The Middle Class in France

 

From Workers’ International News, Vol.2 No.4, April 1939, pp.6-7.
Transcribed by Ted Crawford.
Marked up by Einde O’Callaghan for ETOL.

 

In the rise of German and Italian Fascism the peasantry and urban middle classes played a very important part. In France, a semi-agricultural country where they are still numerically very strong, they are destined to play just as important a part in the coming events. In these two countries, the middle classes, pauperised by the crisis of the capitalist system, provided a certain mass basis for Fascism which they believed would take them out of their impasse. In France to-day everybody from the Communist Party to Doriot, one of the would-be Hitlers of his country, recognises the importance of winning to his cause the masses of the petty bourgeoisie. The Communist Party cried out (quite rightly) for an alliance of the middle classes and the workers and under cover of this slogan, tied the revolutionary movement of 1935-36 to the Radicals, the classical exploiters of the middle classes’ prejudices. Doriot for his part writes numerous pamphlets and articles destined solely for the middle class. The majority of the workers in Germany have never accepted Fascism and neither will their French brothers; that is why Doriot’s PPF and de la Rocque’s PSF are paying special attention to the petty bourgeoisie.

Only recently the PSF held an “Agricultural Conference” and put forward its plan for the “revitalisation of agriculture.” It is true this conference did not arouse much comment but it is a dangerous warning that unless the peasantry is shown a real way to solve its problems (indebtedness to the banks, machinations of the powerful grain trusts, the disparity between the prices of agricultural products and manufactured goods, etc.) they will turn in despair to Fascism.
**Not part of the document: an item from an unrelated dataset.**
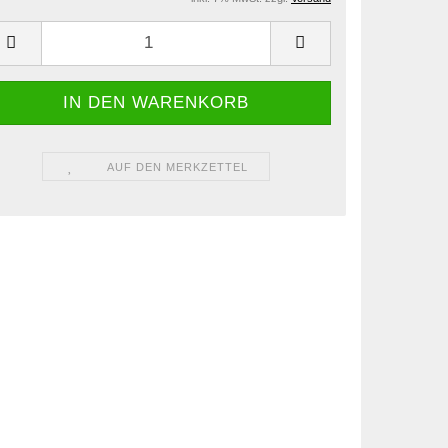
AUF DEN MERKZETTEL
It is precisely because the various Popular Front Governments did nothing to solve the peasant problem that the countryside remained completely passive during the strikes against the Daladier-Reynaud decree laws in November 1938.

Let us retrace briefly the events since 1934 in relation to the petty bourgeoisie. For years the Radical Party had been the traditional party of the middle classes, which meant that it was the instrument that was best adapted to win the support of the middle classes for the maintenance of the capitalist system. The peasant and shopkeeper, even if he did not believe in his party’s promises of reforms, voted for it through inertia much as many workers vote in England to-day for Labour “because everybody else here does.” However, the financial and industrial crisis that hit France in the early nineteen thirties resulted in the bankruptcy of thousands of small shopkeepers and peasants and drove many more into the arms of the banks who naturally did not hesitate to take advantage of this situation. Under these circumstances the falsity of the Radicals’ claims were laid bare and the middle class began to seek other saviours. Only two alternatives presented themselves – Fascism or Revolution, and we see that in the Municipal Elections the Radical votes drop while those of the Communist Party and Socialists rise, while at the same time, la Rocque’s Croix de Feu penetrates into the villages. The Stavisky scandal, which implicated many leaders of the Radical Party (including Chautemps, Premier of the second Popular Front cabinet) and showed its impotence before the fascist gangs (Daladier’s resignation after February 6th), further accelerated the loss of prestige of the Radicals.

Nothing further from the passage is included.